*The task*.
Some entries follow. Reproduce exactly the lines starting at the one with "For OWCP cases, you’ll need to get" and stopping after the one with "team of experts".

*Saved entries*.

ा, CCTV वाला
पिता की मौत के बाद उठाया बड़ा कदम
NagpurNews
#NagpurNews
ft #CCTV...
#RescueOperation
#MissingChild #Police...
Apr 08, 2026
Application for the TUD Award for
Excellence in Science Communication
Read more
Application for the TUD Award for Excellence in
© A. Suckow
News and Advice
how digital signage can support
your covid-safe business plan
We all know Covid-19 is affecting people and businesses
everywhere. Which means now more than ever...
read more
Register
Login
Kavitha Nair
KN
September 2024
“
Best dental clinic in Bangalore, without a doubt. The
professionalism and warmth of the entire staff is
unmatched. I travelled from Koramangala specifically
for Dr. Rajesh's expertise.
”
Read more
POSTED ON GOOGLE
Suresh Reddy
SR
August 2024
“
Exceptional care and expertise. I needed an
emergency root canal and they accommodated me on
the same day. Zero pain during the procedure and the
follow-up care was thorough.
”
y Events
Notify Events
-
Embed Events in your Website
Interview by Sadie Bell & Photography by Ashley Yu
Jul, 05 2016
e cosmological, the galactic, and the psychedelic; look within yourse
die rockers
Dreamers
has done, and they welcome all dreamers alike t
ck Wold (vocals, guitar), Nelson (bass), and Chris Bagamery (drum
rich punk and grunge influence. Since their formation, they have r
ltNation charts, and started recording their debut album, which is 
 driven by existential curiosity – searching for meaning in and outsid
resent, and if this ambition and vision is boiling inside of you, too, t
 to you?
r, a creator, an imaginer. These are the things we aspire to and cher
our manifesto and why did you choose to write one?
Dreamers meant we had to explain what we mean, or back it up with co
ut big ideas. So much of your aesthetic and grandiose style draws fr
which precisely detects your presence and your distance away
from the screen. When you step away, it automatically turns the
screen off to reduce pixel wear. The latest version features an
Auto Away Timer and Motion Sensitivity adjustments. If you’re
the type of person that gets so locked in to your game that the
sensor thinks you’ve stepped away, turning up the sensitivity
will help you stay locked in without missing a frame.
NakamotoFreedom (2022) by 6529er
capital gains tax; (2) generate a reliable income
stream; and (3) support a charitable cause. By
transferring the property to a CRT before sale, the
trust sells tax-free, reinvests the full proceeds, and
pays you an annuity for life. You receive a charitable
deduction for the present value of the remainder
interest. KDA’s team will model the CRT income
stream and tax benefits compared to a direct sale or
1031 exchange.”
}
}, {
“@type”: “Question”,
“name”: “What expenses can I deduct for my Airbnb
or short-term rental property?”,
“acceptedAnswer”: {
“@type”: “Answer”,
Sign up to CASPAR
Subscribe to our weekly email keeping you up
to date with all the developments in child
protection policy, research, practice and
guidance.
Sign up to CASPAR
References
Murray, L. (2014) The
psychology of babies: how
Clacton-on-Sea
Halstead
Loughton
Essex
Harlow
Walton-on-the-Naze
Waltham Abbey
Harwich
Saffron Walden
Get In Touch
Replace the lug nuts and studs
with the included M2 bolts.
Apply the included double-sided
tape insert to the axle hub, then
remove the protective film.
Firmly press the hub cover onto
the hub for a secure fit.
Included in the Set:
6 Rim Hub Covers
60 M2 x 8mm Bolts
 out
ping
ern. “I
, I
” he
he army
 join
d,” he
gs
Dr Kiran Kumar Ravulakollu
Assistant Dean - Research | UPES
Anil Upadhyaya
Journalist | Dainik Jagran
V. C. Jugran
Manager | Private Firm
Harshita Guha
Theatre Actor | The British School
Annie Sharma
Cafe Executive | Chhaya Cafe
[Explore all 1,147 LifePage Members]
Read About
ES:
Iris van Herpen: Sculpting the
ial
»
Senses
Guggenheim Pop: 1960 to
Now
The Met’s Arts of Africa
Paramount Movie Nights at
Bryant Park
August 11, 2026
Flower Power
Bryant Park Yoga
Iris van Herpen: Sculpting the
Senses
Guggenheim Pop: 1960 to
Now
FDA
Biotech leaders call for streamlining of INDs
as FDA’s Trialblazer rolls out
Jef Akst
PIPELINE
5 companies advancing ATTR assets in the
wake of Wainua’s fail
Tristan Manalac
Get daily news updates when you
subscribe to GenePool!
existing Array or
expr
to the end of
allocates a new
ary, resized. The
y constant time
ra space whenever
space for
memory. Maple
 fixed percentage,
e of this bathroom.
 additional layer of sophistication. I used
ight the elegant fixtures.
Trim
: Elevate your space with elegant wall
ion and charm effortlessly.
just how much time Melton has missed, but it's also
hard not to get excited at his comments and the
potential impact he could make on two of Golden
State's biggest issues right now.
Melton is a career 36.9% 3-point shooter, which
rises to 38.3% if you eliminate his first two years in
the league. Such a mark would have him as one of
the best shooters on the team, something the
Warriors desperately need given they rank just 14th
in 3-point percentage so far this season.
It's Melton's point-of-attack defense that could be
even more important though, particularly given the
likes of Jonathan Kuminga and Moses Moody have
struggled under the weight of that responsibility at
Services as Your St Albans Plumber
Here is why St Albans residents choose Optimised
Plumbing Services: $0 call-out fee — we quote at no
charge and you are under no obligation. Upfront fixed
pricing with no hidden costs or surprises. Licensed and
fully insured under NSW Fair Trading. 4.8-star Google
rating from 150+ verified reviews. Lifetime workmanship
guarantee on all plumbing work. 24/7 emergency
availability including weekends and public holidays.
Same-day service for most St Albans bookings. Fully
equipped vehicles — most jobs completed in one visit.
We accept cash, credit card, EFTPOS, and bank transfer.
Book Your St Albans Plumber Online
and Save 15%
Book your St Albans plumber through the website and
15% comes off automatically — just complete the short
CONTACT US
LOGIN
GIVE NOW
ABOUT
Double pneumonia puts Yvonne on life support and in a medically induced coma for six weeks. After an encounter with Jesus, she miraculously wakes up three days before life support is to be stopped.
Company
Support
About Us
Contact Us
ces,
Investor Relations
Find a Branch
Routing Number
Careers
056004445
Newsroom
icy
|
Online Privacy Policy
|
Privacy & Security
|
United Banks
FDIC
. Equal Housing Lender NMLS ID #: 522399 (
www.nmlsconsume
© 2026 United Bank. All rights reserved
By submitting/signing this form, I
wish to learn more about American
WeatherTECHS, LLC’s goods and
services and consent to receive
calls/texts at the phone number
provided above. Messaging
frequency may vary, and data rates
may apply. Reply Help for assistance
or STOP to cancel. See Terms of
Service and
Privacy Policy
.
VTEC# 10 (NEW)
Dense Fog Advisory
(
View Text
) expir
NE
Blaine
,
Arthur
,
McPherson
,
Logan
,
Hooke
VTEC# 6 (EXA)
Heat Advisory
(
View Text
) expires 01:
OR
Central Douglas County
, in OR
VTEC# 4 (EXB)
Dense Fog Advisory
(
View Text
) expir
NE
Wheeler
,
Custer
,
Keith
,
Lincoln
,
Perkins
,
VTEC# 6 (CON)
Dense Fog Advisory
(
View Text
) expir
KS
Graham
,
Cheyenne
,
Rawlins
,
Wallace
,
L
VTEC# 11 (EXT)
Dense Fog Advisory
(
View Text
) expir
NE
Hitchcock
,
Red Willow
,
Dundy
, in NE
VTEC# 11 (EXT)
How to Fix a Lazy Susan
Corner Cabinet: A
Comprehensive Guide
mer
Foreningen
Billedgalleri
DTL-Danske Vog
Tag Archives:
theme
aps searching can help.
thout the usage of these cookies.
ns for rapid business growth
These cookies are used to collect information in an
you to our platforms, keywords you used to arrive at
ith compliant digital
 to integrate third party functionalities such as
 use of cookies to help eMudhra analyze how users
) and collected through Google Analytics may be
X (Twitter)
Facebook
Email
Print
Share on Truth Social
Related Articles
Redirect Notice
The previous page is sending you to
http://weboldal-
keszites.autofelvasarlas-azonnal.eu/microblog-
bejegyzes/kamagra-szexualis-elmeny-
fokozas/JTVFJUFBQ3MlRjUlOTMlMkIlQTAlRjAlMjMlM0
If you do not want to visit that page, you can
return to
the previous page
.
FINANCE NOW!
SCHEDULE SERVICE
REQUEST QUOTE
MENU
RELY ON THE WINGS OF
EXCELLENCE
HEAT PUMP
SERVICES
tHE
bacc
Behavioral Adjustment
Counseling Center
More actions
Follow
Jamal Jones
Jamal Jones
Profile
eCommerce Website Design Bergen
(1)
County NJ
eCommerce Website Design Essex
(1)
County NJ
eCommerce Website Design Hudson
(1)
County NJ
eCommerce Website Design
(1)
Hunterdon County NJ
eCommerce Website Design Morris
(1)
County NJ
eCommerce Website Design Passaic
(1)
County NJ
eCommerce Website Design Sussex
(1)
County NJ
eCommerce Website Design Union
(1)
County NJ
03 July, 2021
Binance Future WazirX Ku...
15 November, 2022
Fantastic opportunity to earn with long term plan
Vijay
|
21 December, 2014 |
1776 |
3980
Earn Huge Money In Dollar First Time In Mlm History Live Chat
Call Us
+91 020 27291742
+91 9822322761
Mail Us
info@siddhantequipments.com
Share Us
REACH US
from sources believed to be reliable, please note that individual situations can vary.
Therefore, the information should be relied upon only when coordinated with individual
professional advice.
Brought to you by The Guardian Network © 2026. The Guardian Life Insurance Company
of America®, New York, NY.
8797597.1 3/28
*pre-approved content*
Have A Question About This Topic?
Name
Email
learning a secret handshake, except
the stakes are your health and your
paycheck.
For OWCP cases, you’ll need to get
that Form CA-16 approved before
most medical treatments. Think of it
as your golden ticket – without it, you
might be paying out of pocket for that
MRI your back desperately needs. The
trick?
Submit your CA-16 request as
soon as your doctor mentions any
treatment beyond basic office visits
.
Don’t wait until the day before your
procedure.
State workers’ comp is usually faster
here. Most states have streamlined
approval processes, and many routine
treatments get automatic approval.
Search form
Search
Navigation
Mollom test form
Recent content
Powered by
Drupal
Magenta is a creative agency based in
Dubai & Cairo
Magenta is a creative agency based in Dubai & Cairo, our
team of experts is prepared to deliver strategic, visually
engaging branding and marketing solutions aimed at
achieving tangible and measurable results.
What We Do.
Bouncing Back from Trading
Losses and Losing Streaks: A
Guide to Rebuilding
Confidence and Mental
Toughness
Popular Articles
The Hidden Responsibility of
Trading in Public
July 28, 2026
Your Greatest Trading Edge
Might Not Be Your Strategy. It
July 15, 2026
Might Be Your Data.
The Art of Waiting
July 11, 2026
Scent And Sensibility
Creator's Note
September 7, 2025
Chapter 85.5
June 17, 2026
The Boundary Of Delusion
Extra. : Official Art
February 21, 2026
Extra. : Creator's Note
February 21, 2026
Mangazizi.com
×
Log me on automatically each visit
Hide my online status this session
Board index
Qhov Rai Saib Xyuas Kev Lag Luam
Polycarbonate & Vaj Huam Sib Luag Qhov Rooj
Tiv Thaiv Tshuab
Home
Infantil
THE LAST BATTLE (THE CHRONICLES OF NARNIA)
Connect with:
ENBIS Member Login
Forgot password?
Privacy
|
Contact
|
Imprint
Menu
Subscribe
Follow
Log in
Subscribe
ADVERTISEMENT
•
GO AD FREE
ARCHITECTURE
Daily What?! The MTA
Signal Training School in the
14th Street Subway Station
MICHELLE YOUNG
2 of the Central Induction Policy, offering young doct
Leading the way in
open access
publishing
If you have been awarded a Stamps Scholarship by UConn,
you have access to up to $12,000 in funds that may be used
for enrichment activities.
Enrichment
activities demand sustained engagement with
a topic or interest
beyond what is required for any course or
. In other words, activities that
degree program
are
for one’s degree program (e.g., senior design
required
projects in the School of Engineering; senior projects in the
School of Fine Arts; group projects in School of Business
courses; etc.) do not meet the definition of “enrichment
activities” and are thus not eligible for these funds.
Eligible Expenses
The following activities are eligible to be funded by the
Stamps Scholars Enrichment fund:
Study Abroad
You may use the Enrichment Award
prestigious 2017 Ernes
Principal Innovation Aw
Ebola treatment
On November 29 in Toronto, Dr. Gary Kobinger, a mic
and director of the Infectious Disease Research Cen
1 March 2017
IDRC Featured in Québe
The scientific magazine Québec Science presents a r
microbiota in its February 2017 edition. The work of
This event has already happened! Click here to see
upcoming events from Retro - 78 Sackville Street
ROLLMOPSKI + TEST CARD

*Task result*.
For OWCP cases, you’ll need to get
that Form CA-16 approved before
most medical treatments. Think of it
as your golden ticket – without it, you
might be paying out of pocket for that
MRI your back desperately needs. The
trick?
Submit your CA-16 request as
soon as your doctor mentions any
treatment beyond basic office visits
.
Don’t wait until the day before your
procedure.
State workers’ comp is usually faster
here. Most states have streamlined
approval processes, and many routine
treatments get automatic approval.
Search form
Search
Navigation
Mollom test form
Recent content
Powered by
Drupal
Magenta is a creative agency based in
Dubai & Cairo
Magenta is a creative agency based in Dubai & Cairo, our
team of experts is prepared to deliver strategic, visually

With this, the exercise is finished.